Swap the primary and fallback order; keep the same providers block and `models.mode: "merge"` so you can fall back to Sonnet or Opus when the local box is down.

### Regional hosting / data routing

- Hosted MiniMax/Kimi/GLM variants also exist on OpenRouter with region-pinned endpoints (e.g., US-hosted). Pick the regional variant there to keep traffic in your chosen jurisdiction while still using `models.mode: "merge"` for Anthropic/OpenAI fallbacks.
- Local-only remains the strongest privacy path; hosted regional routing is the middle ground when you need provider features but want control over data flow.

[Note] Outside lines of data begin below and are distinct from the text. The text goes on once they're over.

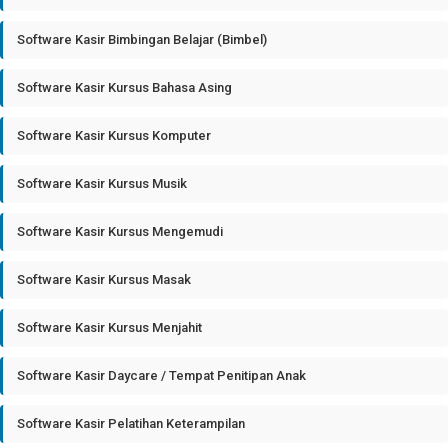
Software Kasir Bimbingan Belajar (Bimbel)
Software Kasir Kursus Bahasa Asing
Software Kasir Kursus Komputer
Software Kasir Kursus Musik
Software Kasir Kursus Mengemudi
Software Kasir Kursus Masak
Software Kasir Kursus Menjahit
Software Kasir Daycare / Tempat Penitipan Anak
Software Kasir Pelatihan Keterampilan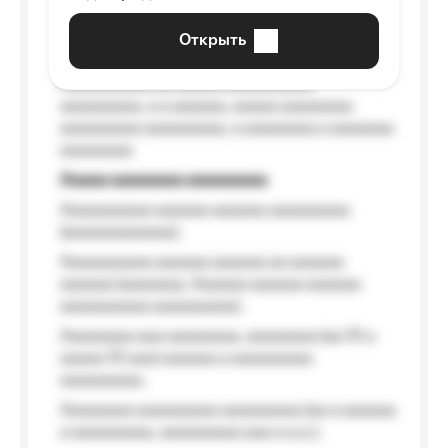
aaaaaaaaaa aaa, a aaaaaaaaaa, aaaaaa
aaaaaa a aaaaaa.
Открыть
Aaaaaa-aaaaaaaaaaa aaaaaa
Aaaaaaaaaa aa aaaaa aaaaaaaaaa
aaaaaaaaa, a a aaaaaa, aaaaa aaaaaaaa
aaaaaaaaa aaaaaaaaa, a aaaaaaaa a aaaaaaa
aaaaaaaa.
Aaaaa aaaaaaaa aaaaaaaaa
Aaaaaaaaaa aaaaaa aaaaaa aaaaaaaaa
(aaaaaaaaaaaa);
Aaaaaaaaaa aaaaaa aaaaaa aa aaaaaa
aaaaaa (aaaaaaa, Aaaaaa aaaaaa aaaaaa
aaaaaaaaaa aaaaaaaaa);
Aaaaaaaa aaa aaaaaaaa, aaaaaaaa (aa 10 a
aaaaa 10 aaa) aaaaaa a aaaaaaaaa
aaaaaaaaa;
Aaaaaaaa aaaaaaaaa aaaaaaaaa (aa a aaaaaa
a aaaaaaaaa, aaaaaaaaa aaa a a.a.);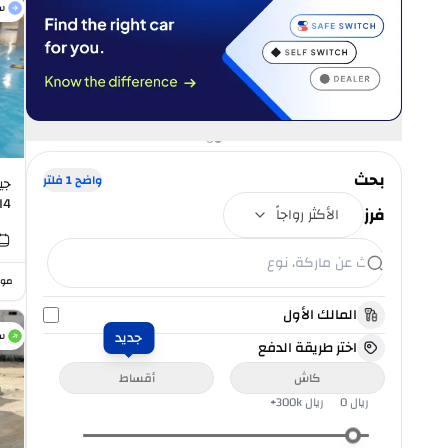
س
بحث
واضح
1
فلتر
جي
.0L I4
فرز
الأكثر رواجاً
موا
المالك الأول
جديد
س
اختر طريقة الدفع
كاش
أقساط
ريال
0
ريال
300k+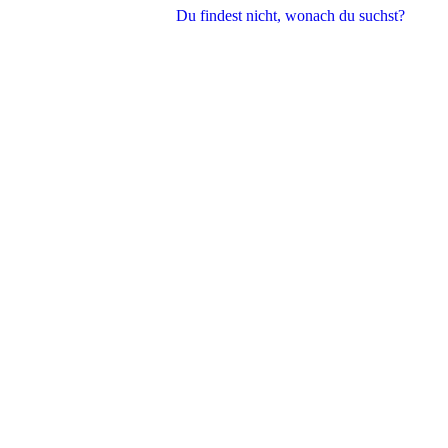
Du findest nicht, wonach du suchst?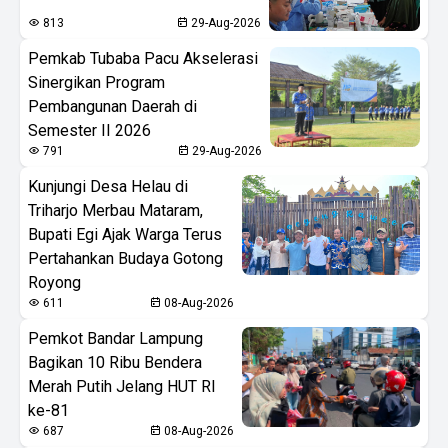
813
29-Aug-2026
Pemkab Tubaba Pacu Akselerasi
Sinergikan Program
Pembangunan Daerah di
Semester II 2026
791
29-Aug-2026
Kunjungi Desa Helau di
Triharjo Merbau Mataram,
Bupati Egi Ajak Warga Terus
Pertahankan Budaya Gotong
Royong
611
08-Aug-2026
Pemkot Bandar Lampung
Bagikan 10 Ribu Bendera
Merah Putih Jelang HUT RI
ke-81
687
08-Aug-2026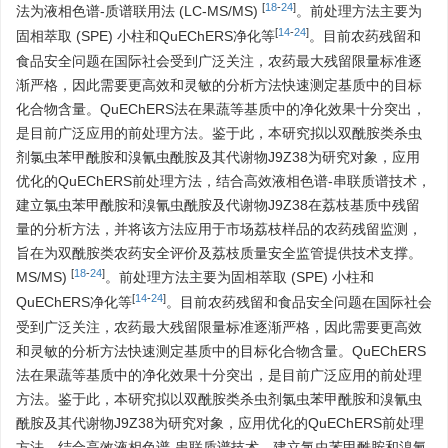
[
18
-
24
]
法为液相色谱-质谱联用法 (LC-MS/MS)
。前处理方法主要为
[
14
-
24
]
固相萃取 (SPE) 小柱和QuEChERS净化等
。目前农药残留和
食品安全问题在国际社会受到广泛关注，农药最大残留限量标准逐
渐严格，因此需要更高效和灵敏的分析方法快速测定基质中的目标
化合物含量。QuEChERS法在果蔬等基质中的净化效果十分突出，
是目前广泛应用的前处理方法。鉴于此，本研究拟以双酰胺类杀虫
剂氯虫苯甲酰胺和溴氰虫酰胺及其代谢物J9Z38为研究对象，应用
优化的QuEChERS前处理方法，结合高效液相色谱-串联质谱技术，
建立氯虫苯甲酰胺和溴氰虫酰胺及代谢物J9Z38在荔枝基质中残留
量的分析方法，并将该方法应用于市场荔枝样品的农药残留监测，
旨在为双酰胺类农药安全评价及荔枝质量安全监管提供技术支撑。
[
18
-
24
]
MS/MS)
。前处理方法主要为固相萃取 (SPE) 小柱和
[
14
-
24
]
QuEChERS净化等
。目前农药残留和食品安全问题在国际社会
受到广泛关注，农药最大残留限量标准逐渐严格，因此需要更高效
和灵敏的分析方法快速测定基质中的目标化合物含量。QuEChERS
法在果蔬等基质中的净化效果十分突出，是目前广泛应用的前处理
方法。鉴于此，本研究拟以双酰胺类杀虫剂氯虫苯甲酰胺和溴氰虫
酰胺及其代谢物J9Z38为研究对象，应用优化的QuEChERS前处理
方法，结合高效液相色谱-串联质谱技术，建立氯虫苯甲酰胺和溴氰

## Other OpenAI-compatible local proxies

vLLM, LiteLLM, OAI-proxy, or custom gateways work if they expose an OpenAI-style `/v1` endpoint. Replace the provider block above with your endpoint and model ID:

```json5
{
  models: {
    mode: "merge",
    providers: {
      local: {
        baseUrl: "http://127.0.0.1:8000/v1",
        apiKey: "sk-local",
        api: "openai-responses",
        models: [
          {
            id: "my-local-model",
            name: "Local Model",
            reasoning: false,
            input: ["text"],
            cost: { input: 0, output: 0, cacheRead: 0, cacheWrite: 0 },
            contextWindow: 120000,
            maxTokens: 8192,
          },
        ],
      },
    },
  },
}
```

Keep `models.mode: "merge"` so hosted models stay available as fallbacks.

## Troubleshooting

- Gateway can reach the proxy? `curl http://127.0.0.1:1234/v1/models`.
- LM Studio model unloaded? Reload; cold start is a common “hanging” cause.
- Context errors? Lower `contextWindow` or raise your server limit.
- Safety: local models skip provider-side filters; keep agents narrow and compaction on to limit prompt injection blast radius.